Observações sobre seguro, conservação e valor de mercado

Como veículo de época com uso utilitário, o Band.Picape exige atenção particular para a proteção do patrimônio. A FIPE é uma referência, porém a condição de conservação — incluindo a integridade do chassi, integridade de caçamba e itens originais — pode impactar bastante o custo de seguro. Além disso, a disponibilidade de peças de reposição de fornecedores locais ou de reposição original influencia a facilidade de reparo após sinistros e, por consequência, o custo de indenização. O histórico de manutenção, com registro de revisões, troca de componentes críticos, atualização de sistemas de freio e suspensão, bem como a existência de acessórios originais, tende a reduzir o risco para a seguradora e, por consequência, pode favorecer condições mais estáveis de contratação de apólices ao longo do tempo.

Veículos com chassi longo, como o Band.Picape de 1990, costumam ter características específicas de uso e de projeto que devem ser consideradas no momento da contratação de seguro: maior tamanho físico pode exigir avaliação de garagem, espaço para manobra, e, dependendo da região, maior exposição a riscos de vias de terra e de assaltos a veículos de serviço em áreas rurais. Por isso, corretores valorizam informações adicionais sobre o estado geral do veículo, histórico de sinistros, utilização principal (trabalho de entrega, transporte de cargas, uso agrícola) e as condições de condução. A combinação dessas informações com a leitura da FIPE permite que a cobertura escolhida seja proporcional ao risco real, evitando sub ou superproteção do bem.

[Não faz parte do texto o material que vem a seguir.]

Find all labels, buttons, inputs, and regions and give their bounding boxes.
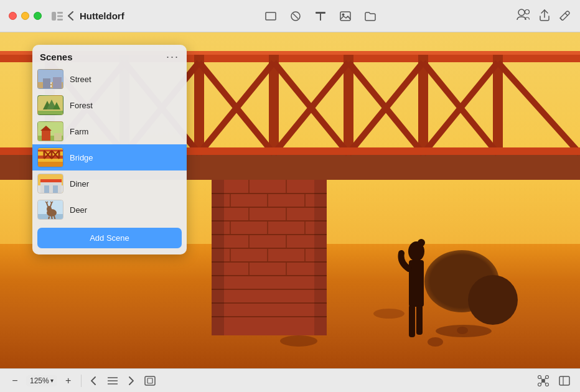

Em termos de planejamento, quem mantém esse tipo de veículo costuma desenvolver uma estratégia de proteção que considere não apenas o valor atual estimado pela FIPE, mas também o custo de reposição de peças específicas, bem como a disponibilidade de assistência técnica. Por exemplo, a decisão de manter uma cobertura que inclua proteção contra danos a caçamba, ferramental, e opcionais que costumam aparecer em utilitários de trabalho pode representar economia a longo prazo, ainda que envolva um custo mensal maior. Em suma, a leitura da FIPE aliada à ficha técnica e ao histórico de manutenção proporciona uma visão mais clara do que o Band.Picape 1990 representa no portfólio do proprietário e como ele se encaixa no conjunto de opções de seguro disponíveis no mercado.

Para quem acompanha de perto o mercado de usados, é importante lembrar que modelos tão clássicos podem ter variações de preço entre diferentes regiões e entre diferentes estados de conservação. Por isso, a avaliação conduzida por corretores, com a validação de documentação, laudos técnicos e confirmação de dados de fábrica, é sempre recomendada antes de fechar qualquer acordo. Este alinhamento entre FIPE, ficha técnica e condições reais do veículo é a base para uma decisão de seguro que seja justa, segura e rentável, tanto para o motorista quanto para a seguradora.